One of my favourite additions to Aurelia 2 is app tasks. These are framework-level entry points designed to allow you to run code at different points of the framework life cycle.
Recently, while porting over an Aurelia 1 application to Aurelia 2, I encountered a unique use case where code was being run inside configureRouter to asynchronously fetch data from an API to provide metadata for routes.
In Aurelia 2’s @aurelia/router package, you set routes using a decorator or a static routes property. How on Earth do you run code that touches the routes before the router gets them?
This is where our friend AppTask comes in handy.

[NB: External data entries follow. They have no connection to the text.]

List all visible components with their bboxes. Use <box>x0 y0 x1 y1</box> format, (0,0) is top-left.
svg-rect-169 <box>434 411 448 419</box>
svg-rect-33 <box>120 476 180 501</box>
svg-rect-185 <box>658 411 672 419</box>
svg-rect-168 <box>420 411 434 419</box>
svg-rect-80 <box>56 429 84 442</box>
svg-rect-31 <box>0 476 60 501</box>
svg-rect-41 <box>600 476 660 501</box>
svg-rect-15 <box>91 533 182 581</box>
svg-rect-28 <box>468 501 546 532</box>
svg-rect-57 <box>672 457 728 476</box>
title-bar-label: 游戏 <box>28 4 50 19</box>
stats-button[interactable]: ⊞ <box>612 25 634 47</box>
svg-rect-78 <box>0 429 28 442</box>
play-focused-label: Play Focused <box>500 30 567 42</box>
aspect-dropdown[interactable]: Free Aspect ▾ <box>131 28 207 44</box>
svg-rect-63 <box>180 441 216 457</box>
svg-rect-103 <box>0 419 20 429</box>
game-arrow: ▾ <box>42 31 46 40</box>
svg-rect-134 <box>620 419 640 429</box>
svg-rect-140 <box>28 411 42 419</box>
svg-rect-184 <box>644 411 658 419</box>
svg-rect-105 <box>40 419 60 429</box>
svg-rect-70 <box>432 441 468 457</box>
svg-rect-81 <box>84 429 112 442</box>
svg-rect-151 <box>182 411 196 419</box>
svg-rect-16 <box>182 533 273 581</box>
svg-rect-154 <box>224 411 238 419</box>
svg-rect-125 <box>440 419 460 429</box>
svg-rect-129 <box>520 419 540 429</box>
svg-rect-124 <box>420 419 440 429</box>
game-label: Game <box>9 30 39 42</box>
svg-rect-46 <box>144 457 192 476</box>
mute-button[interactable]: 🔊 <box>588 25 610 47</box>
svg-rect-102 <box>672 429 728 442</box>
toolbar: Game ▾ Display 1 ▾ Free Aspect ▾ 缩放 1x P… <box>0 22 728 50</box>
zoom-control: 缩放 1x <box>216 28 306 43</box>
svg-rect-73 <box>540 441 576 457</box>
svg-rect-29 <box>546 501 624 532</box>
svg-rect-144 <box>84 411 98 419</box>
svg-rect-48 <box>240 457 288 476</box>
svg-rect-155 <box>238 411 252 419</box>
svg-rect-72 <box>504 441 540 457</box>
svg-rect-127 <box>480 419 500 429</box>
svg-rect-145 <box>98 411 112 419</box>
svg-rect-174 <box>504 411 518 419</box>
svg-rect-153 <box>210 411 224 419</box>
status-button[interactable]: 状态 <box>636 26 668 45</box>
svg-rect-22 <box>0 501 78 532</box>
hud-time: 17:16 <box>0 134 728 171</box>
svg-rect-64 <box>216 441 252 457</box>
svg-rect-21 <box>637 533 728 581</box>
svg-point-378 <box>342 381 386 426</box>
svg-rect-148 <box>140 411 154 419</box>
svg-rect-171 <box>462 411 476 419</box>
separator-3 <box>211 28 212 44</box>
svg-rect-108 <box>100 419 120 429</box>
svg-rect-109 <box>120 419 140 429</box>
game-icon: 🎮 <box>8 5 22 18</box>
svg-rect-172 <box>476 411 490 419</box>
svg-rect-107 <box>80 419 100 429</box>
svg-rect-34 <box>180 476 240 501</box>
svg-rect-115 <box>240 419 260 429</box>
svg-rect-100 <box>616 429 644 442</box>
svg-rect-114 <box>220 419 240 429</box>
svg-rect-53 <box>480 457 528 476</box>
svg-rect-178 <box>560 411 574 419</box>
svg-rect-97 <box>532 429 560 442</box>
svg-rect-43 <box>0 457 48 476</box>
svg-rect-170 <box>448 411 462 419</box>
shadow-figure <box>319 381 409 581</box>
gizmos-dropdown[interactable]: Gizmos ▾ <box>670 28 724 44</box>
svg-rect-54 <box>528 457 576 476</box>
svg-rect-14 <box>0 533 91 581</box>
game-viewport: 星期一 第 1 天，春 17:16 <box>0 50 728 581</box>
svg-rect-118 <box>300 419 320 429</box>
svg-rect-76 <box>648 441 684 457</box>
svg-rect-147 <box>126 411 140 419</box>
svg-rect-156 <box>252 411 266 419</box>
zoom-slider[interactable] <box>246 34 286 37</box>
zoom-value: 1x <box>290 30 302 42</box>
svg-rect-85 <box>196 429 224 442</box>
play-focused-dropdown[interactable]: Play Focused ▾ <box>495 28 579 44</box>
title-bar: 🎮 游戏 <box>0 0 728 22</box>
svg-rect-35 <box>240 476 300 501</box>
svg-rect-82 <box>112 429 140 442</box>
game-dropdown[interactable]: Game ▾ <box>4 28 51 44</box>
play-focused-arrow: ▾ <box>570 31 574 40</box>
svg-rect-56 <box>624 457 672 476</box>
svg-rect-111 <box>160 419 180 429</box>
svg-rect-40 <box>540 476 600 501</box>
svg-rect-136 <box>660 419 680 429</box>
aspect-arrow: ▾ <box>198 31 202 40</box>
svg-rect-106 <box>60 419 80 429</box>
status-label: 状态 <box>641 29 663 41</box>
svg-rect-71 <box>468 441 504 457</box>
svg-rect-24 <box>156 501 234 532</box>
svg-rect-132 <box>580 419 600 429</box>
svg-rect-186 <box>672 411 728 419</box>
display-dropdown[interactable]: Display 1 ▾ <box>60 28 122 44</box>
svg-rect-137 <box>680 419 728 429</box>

By using the AppTask activating
, you can programmatically set routes before the router activates them. This allows you to modify the routes before they are rendered to the user. Simply create an AppTask with the activating
hook and modify the router’s configuration object as needed.
We do this inside main.ts
AppTask.activating(IContainer, async container => { const pageService = container.get(IPageService); const pages = await pageService.getPagesByWebsiteShortcode(); // Do stuff with the pages and user MyApp.routes = [...]; });
One important thing to note is that we have the routes property defined on MyApp, our main application entry point, as a static property. It’s the same approach documented in the official documentation. Because this is inside main.ts
we are already importing MyApp
if you named your component something else, change the name.
So, if you need to set routes programmatically in Aurelia 2 using AppTask, you can use the activating
hook to modify the router’s configuration object before the routes are rendered to the user. This is especially useful if you need to asynchronously fetch data from an API to provide metadata for routes. Remember to define the routes property as a static property on your main application entry point.